Collected data entries
•••••
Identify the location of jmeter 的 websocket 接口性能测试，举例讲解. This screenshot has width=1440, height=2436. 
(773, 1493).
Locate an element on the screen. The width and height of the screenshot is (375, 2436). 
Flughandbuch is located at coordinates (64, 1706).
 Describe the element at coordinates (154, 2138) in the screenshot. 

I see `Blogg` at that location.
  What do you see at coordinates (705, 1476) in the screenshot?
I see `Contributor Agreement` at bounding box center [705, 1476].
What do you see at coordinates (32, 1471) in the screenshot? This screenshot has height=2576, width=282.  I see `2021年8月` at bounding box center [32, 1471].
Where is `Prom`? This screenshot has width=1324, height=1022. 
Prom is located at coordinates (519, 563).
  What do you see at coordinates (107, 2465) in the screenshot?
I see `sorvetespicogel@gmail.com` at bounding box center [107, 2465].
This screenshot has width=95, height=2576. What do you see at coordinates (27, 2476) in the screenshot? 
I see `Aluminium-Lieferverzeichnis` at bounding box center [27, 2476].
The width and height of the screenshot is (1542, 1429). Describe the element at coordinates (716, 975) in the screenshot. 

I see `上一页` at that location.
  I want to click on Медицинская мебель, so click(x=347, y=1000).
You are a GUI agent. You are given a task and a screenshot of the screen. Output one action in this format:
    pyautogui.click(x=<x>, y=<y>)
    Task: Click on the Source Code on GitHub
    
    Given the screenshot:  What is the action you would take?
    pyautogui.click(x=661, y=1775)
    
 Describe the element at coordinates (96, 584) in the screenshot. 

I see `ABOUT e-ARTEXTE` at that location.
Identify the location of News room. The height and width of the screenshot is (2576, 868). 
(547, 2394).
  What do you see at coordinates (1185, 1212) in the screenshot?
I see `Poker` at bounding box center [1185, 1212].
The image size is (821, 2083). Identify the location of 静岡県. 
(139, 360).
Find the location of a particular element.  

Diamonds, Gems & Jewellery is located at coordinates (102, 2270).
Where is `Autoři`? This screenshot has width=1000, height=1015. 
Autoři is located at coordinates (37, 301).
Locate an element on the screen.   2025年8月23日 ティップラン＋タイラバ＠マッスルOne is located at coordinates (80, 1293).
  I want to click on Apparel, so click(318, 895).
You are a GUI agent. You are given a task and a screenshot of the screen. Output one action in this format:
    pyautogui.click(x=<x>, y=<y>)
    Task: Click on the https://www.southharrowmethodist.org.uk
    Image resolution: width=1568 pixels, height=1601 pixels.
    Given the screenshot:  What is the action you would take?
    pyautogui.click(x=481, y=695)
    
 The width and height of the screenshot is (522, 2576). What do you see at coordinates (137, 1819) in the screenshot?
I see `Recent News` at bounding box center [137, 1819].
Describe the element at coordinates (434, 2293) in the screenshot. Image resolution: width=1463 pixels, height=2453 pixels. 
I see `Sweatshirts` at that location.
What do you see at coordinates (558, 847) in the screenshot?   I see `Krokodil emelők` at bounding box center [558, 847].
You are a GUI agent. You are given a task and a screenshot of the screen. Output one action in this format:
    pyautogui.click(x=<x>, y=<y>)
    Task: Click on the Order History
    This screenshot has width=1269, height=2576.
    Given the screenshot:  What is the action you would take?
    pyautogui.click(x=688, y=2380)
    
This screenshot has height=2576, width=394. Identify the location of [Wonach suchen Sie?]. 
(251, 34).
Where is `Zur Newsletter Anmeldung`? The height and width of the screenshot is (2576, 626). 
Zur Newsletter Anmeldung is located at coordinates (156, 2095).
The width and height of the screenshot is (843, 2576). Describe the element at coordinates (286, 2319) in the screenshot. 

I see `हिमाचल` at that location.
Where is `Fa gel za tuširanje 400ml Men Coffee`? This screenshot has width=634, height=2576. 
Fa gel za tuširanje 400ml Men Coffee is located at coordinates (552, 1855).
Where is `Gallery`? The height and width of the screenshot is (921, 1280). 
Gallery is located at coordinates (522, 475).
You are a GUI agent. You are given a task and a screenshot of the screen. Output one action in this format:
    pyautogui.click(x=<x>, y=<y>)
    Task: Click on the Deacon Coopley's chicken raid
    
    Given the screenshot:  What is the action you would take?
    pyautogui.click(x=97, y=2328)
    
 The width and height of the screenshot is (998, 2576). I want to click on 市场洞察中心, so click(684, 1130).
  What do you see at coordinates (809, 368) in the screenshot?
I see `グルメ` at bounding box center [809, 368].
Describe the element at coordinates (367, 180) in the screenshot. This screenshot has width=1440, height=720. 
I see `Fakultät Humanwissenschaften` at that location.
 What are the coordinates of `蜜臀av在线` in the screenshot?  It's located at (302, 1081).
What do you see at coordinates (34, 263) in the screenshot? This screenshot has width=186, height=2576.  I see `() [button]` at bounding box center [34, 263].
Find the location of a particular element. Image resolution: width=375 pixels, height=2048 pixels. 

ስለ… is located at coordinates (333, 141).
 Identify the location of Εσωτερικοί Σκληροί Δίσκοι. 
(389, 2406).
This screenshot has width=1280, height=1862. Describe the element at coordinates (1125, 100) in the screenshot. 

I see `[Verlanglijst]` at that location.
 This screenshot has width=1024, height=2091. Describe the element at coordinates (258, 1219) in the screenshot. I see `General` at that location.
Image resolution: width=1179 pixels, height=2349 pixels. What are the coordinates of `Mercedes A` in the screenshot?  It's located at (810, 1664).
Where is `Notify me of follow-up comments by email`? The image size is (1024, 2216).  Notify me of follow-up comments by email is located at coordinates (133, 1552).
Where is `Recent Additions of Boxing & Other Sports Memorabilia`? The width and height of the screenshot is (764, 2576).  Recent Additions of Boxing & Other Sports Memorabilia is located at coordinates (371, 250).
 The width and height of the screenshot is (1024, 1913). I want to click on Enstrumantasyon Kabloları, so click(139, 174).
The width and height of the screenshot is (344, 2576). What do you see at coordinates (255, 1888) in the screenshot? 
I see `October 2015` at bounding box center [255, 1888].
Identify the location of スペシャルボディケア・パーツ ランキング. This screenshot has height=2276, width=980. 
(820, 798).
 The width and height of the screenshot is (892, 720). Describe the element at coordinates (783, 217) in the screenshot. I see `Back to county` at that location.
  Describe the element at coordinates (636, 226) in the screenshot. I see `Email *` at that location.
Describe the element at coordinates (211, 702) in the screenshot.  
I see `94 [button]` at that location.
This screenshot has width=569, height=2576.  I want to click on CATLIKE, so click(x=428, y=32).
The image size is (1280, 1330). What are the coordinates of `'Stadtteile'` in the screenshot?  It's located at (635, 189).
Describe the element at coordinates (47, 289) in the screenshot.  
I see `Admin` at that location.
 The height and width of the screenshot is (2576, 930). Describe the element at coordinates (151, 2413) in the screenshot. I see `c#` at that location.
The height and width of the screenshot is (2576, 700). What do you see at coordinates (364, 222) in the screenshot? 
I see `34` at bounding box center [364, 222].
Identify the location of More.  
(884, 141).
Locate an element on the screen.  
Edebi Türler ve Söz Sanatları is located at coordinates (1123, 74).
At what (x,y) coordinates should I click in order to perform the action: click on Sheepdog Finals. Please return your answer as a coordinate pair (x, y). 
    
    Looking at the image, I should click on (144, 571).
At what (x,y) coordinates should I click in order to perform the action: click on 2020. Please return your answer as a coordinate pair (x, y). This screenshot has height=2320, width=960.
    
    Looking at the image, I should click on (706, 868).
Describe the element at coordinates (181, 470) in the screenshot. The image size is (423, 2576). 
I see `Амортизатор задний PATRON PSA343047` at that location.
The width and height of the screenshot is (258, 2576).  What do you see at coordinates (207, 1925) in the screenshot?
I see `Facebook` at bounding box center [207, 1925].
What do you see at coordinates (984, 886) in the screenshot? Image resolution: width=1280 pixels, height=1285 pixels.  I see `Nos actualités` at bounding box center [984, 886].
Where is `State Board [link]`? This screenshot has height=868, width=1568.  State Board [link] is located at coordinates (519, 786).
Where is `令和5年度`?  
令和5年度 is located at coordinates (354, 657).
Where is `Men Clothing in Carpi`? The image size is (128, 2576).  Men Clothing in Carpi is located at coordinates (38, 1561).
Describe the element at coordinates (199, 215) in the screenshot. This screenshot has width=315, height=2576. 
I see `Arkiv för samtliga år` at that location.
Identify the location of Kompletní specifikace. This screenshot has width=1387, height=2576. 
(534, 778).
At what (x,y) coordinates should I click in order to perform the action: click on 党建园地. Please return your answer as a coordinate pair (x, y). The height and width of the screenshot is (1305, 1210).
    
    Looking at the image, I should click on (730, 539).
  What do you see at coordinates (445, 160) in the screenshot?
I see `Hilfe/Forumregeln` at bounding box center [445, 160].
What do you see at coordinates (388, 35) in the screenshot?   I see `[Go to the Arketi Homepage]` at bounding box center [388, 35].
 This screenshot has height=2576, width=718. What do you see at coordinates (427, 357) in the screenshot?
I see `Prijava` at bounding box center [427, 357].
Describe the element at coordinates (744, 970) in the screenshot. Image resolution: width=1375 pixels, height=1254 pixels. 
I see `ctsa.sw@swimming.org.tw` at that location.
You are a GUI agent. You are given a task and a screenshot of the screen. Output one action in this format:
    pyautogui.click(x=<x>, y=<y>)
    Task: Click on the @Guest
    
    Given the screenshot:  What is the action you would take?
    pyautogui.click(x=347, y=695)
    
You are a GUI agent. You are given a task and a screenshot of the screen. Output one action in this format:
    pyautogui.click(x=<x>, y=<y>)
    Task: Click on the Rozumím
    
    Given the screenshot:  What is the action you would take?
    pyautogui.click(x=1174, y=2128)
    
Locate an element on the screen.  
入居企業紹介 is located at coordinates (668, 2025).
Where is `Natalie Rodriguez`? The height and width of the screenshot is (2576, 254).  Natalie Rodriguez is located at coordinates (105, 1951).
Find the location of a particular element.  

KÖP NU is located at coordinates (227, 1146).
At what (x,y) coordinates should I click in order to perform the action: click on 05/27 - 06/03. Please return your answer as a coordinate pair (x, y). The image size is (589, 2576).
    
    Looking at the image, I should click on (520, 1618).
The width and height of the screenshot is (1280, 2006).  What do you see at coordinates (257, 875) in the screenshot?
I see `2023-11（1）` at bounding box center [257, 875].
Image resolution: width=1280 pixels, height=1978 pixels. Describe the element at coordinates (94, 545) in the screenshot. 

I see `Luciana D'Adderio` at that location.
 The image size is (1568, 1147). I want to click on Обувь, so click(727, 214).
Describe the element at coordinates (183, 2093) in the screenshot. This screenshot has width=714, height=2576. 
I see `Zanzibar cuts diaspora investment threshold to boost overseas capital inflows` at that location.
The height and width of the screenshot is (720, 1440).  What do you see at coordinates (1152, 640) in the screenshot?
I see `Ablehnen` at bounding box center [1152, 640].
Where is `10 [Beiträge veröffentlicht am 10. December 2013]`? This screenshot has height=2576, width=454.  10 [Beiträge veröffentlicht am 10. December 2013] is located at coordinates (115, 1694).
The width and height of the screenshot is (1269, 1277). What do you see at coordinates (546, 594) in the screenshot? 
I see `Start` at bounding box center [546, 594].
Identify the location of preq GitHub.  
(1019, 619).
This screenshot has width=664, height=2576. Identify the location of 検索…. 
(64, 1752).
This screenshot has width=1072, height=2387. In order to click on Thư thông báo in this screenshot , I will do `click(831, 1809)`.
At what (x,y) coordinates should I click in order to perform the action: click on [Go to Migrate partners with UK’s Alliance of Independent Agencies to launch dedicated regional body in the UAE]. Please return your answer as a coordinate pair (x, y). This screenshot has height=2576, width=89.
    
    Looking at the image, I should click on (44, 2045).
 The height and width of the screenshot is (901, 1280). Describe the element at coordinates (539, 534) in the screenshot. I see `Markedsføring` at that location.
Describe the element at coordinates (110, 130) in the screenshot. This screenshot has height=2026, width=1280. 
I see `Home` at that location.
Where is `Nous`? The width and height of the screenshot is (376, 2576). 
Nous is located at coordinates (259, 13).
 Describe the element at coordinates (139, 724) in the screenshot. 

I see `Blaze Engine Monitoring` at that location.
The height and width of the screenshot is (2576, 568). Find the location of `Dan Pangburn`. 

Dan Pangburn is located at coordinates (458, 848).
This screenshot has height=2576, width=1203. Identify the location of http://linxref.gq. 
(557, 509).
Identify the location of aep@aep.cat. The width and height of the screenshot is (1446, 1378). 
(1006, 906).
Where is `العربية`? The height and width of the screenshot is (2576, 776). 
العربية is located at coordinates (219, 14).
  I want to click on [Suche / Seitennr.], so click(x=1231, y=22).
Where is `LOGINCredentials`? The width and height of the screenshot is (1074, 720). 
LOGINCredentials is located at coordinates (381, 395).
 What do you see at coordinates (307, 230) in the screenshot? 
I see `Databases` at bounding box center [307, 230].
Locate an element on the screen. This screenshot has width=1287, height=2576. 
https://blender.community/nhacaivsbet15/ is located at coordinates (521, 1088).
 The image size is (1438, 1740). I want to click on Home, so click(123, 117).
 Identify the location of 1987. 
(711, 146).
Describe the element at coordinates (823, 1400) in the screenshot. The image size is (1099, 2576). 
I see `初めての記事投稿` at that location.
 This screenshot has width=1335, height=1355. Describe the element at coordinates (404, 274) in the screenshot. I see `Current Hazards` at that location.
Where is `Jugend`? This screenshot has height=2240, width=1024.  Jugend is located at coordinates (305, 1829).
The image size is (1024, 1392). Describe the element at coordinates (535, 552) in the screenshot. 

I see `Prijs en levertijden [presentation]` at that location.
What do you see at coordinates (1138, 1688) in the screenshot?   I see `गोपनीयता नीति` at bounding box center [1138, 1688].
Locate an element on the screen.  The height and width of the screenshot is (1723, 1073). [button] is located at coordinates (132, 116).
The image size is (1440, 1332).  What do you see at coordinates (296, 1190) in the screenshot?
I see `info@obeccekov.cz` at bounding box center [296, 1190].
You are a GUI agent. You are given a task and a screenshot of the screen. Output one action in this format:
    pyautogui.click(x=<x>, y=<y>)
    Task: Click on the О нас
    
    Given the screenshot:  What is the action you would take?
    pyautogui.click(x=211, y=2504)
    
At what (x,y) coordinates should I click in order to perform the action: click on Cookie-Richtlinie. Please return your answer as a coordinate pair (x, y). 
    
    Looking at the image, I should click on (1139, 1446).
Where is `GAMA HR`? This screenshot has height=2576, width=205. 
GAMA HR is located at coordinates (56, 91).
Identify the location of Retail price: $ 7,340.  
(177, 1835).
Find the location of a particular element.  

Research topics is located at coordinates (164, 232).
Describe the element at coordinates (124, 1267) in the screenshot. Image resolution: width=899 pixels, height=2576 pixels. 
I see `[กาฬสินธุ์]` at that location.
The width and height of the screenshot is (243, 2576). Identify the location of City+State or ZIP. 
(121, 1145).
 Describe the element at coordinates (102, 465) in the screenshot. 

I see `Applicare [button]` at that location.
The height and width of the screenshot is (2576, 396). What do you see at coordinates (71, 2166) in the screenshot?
•••••
> [Task to carry out]:
Only the final stretch of the entries above is needed: print exactly the lines from the line containing "Describe the element at coordinates (102, 465)" through the last one.

> [Answer box]:
 Describe the element at coordinates (102, 465) in the screenshot. 

I see `Applicare [button]` at that location.
The height and width of the screenshot is (2576, 396). What do you see at coordinates (71, 2166) in the screenshot?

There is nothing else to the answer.